Pune: “The key to life is accepting challenges. Once someone stops doing this, he’s dead.” -- Bette Davis.
Accepting the challenges, the specially-abled children yet again have given a remarkable performance in the Central Board of Secondary Examination (CBSE) Standard Xth exams, the results of which were declared on Tuesday. When normal people crib over little things, these students have shown exemplary courage to win despite the challenges.
Abhinav Sarkar of GG International School scored 85 per cent in Std X board exams inspite of his fight with epilepsy, a neurological disorder; dyslexia and dysgraphia, difficulty in reading and writing; and dyscalculia, difficulty in calculations. Abhinav had opted out of mathematics and chose information technology (IT). He chose business studies over social studies, which includes extensive reading and writing procedure.

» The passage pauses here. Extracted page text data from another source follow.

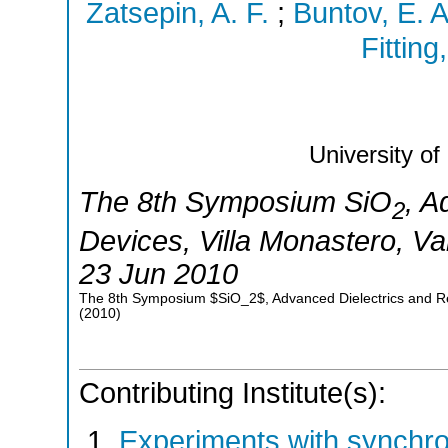
Zatsepin, A. F.
;
Buntov, E. A
Fitting
University of
The 8th Symposium SiO
, A
2
Devices
,
Villa Monastero, V
23 Jun 2010
The 8th Symposium $SiO_2$, Advanced Dielectrics and Rel
(
2010
)
Contributing Institute(s):
Experiments with synchr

He scored 97 marks out of 100 in business studies, which interestingly does not have an internal assessment from this year.
“Apparently, Abhinav never had many friends and often faced social isolation because of his disorder. When he was young, he would wake up in the middle of night screaming that he does not want to go to school. He avoided participating in school activities as well,” said Abira Sarkar, Abhinav’s mother.
As he had limited friends, he started befriending animals. However, slowly, with the help of teachers, we could help him cope with his condition. We have always told him that marks don’t matter but good behaviour and values will help him throughout his life. He wants to become a wildlife photographer,” said Abira Sarkar, Abhinav’s mother.
Despite a right shoulder lymphoveneous malformation (congenital defect), Kashish Gupta, a right hand writer, scored 95.6 per cent in her boards. “First episode of vein burst occurred last year, when I got a surgery done. The second vein burst occurred immediately after prelims, around a couple of weeks before board exams. Therefore, the doctor suggested surgery only after my boards. Due to internal bleeding, my shoulder would swell up and because of this, it would get stiff. I couldn’t move my right hand for at least 7-8 days. So I was under pain killers throughout my board exams, which made me feel little dizzy,” said Gupta from Delhi Public School (DPS).
Even though the Board had agreed to provide a writer, Gupta refused to take one and decided to go ahead by herself. “The centre had arranged for a lower desk at a medical room,” said Gupta. Her condition never stopped her from dreaming big. A bharatnatayam dancer and an artiste, Gupta wants to pursue her career in design.
For Aryan Awasthi from Orchid School, the journey was no less than a struggle to come out on top. Aryan, who has Asperger’s syndrome, which is a developmental disorder, scored 73.6 per cent. “Aryan faced problem in judging questions, he was fine with writing but reading was difficult. I was shattered when his previous school said that he will not be able to give boards because of his condition. They were never supportive towards him. I had to somehow look for ways to provide him better schooling and a friendly environment to boost his confidence. In Class VII, we shifted him to Orchid School,” said mother Apurva Awasthi.
“Before joining the present school, we knocked on many doors but in vain. We realised many schools are not even aware about special provisions provided by CBSE for specially-abled children. Nevertheless, even the society is still reluctant to accept such children. Amidst all this, it is a battle to keep up the confidence of our children and ourselves,” said Apurva.